Yield: 1 Servings
|½ cup||Butter or Margerine|
|1||Jar (18 oz) Chunky Peanut Butter (unsweetened is best)|
|1 cup||White Sugar|
|1 cup||Firmly packed brown sugar|
|1 teaspoon||Vanilla extract|
|6 cups||Quick Cooking Oats, uncooked|
|2½ teaspoon||Baking soda|
|1 cup||(or more) Mix-ins, such as: chocolate chips, raisins, dates, dried fruit (apricots, apples, papaya, pineapple, etc.)|
|½ cup||Dried milk solids (add another egg or 2 Tablespoons of oil or cookies will be crumbly)|
Here is a recipe that I adapted out of Southern Living Magazine several years ago. One cookie is a great breakfast or snack and is gram per gram lower in fat and calories than commercial granola bars. I like to mix up a whole batch then bake 6 at a time, freezing the rest of the dough for later use.

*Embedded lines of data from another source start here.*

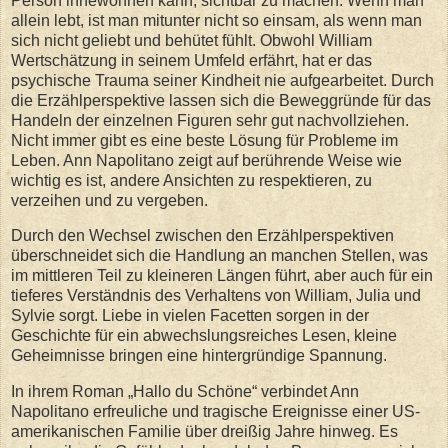
Person innewohnen kann, sichtbar zu machen. Wenn man
allein lebt, ist man mitunter nicht so einsam, als wenn man
sich nicht geliebt und behütet fühlt. Obwohl William
Wertschätzung in seinem Umfeld erfährt, hat er das
psychische Trauma seiner Kindheit nie aufgearbeitet. Durch
die Erzählperspektive lassen sich die Beweggründe für das
Handeln der einzelnen Figuren sehr gut nachvollziehen.
Nicht immer gibt es eine beste Lösung für Probleme im
Leben. Ann Napolitano zeigt auf berührende Weise wie
wichtig es ist, andere Ansichten zu respektieren, zu
verzeihen und zu vergeben.
Durch den Wechsel zwischen den Erzählperspektiven
überschneidet sich die Handlung an manchen Stellen, was
im mittleren Teil zu kleineren Längen führt, aber auch für ein
tieferes Verständnis des Verhaltens von William, Julia und
Sylvie sorgt. Liebe in vielen Facetten sorgen in der
Geschichte für ein abwechslungsreiches Lesen, kleine
Geheimnisse bringen eine hintergründige Spannung.
In ihrem Roman „Hallo du Schöne“ verbindet Ann
Napolitano erfreuliche und tragische Ereignisse einer US-
amerikanischen Familie über dreißig Jahre hinweg. Es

Beat butter and peanut butter until fluffy; gradually add sugars, beating well. Add eggs and vanilla, mixing well. Combine oats, baking soda, and optional milk solids; add to peanut butter mixture, mixing well. Divide into 24 balls and place on ungreased cookie sheet. Flatten slightly. Bake at 350F for 15 to 18 minutes, or until golden brown throughout (will still look somewhat uncooked when hot).
Nutrition profile for cookies with fruit and without milk solids: Serving size 1 cookie (97⅒ g). Calories: 380; from fat: 146, Total fat: 16⅕ g, Saturated fat: 4 g, Cholesterol: 64 mg, Sodium 216 mg, Carbohydrates: 43 g, Fiber: 1 g, Sugars: 21 g, Protein: 6 g, Vitamin A: 6%, Calcium: 2%, Vitamin C: 6%, Iron: 4%.